= Kenneth Borthwick =

Scottish businessman and politician

Kenneth Borthwick CBE DL JP (4 November 1915 - 30 August 2017) was a 20th-century Scottish businessman and Conservative Party politician who served as Lord Provost of Edinburgh from 1977 to 1980 and as Chairman of the 1986 Commonwealth Games.

==Life==
He was born in Leith in the final months of 1915. He was educated at Hermitage Primary School south of Leith Links, then, due to his father's death, won a place at George Heriot's School as a foundationer. He joined the Aberdeen police force in 1935 and served there for 12 years, also serving in the Second World War as a navigator in the RAF.

In 1947 he emigrated to South Africa with his young family, setting up business as a confectioner, but returned to Scotland in 1956, to avoid his children being educated in the apartheid system. He then became interested in local politics, representing Portobello on Edinburgh Corporation, Lothian Regional Council and Edinburgh District Council, first as a Progressive and then, after 1974, as a Conservative. During this period he did much to promote sport in the city, helping to create both the Commonwealth Pool and Hillend Ski Centre.

In 1977 Borthwick was elected Lord Provost of the city. He retired from Edinburgh District Council in 1980, then taking on the role of Honorary Consul of Malawi.
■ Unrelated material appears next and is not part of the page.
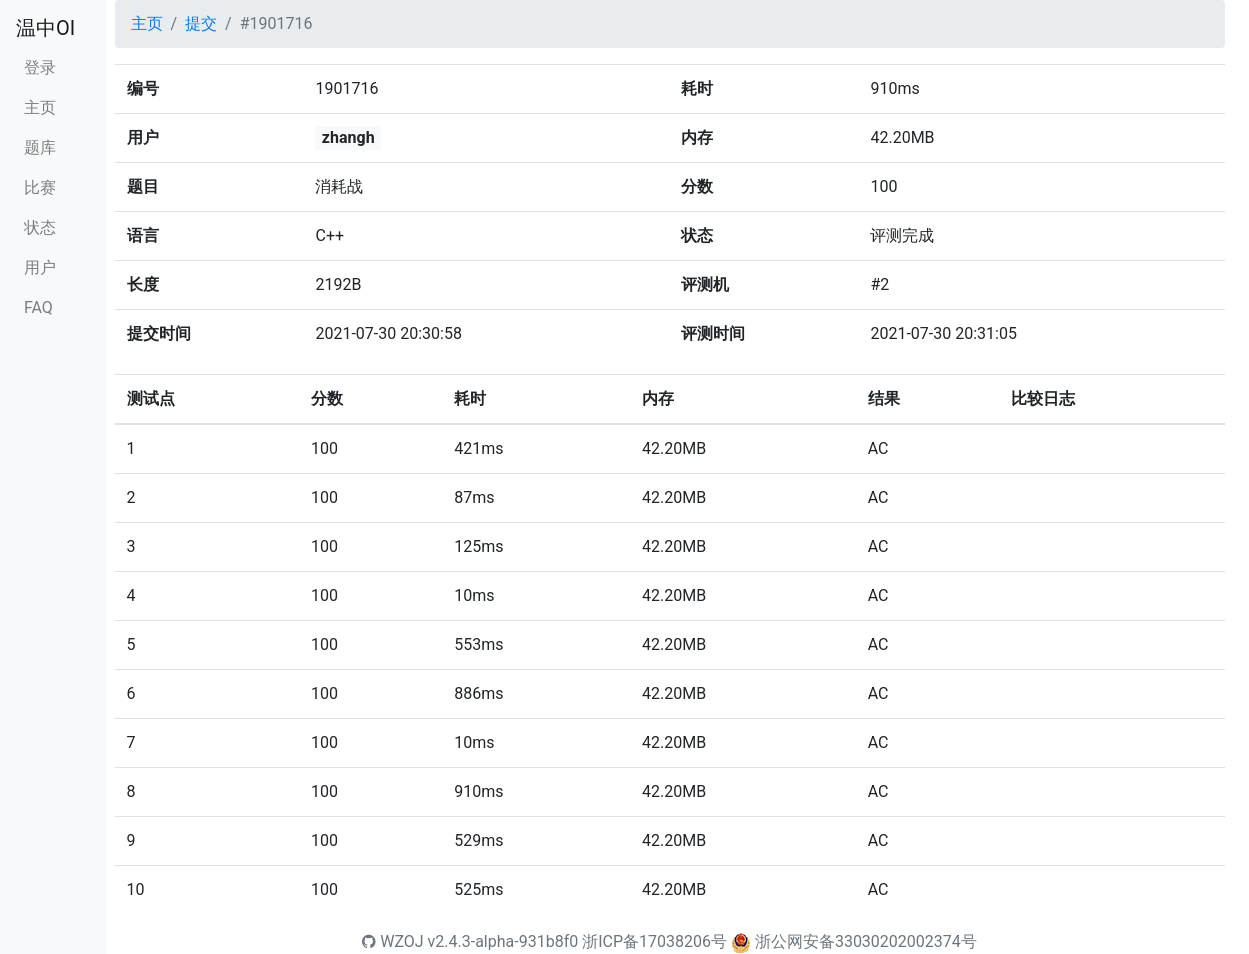  What do you see at coordinates (503, 941) in the screenshot?
I see `v2.4.3-alpha-931b8f0` at bounding box center [503, 941].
He was also Dean of the Edinburgh and Leith Consular Corps. In 1986 he was appointed Chairman of the Commonwealth Games. However this Games was heavily affected by boycotts due to Britain's alleged collusion with South Africa's apartheid scheme.

He died peacefully at Edinburgh Royal Infirmary on 30 August 2017 aged 101. He was Edinburgh's longest-lived Lord Provost.

==Family==
In 1942 he married Irene (d.2009). They had three children, Gilroy, Jean and Andrew. Their son Gilroy (Gil) Borthwick (1946–1999) was a talented rugby player.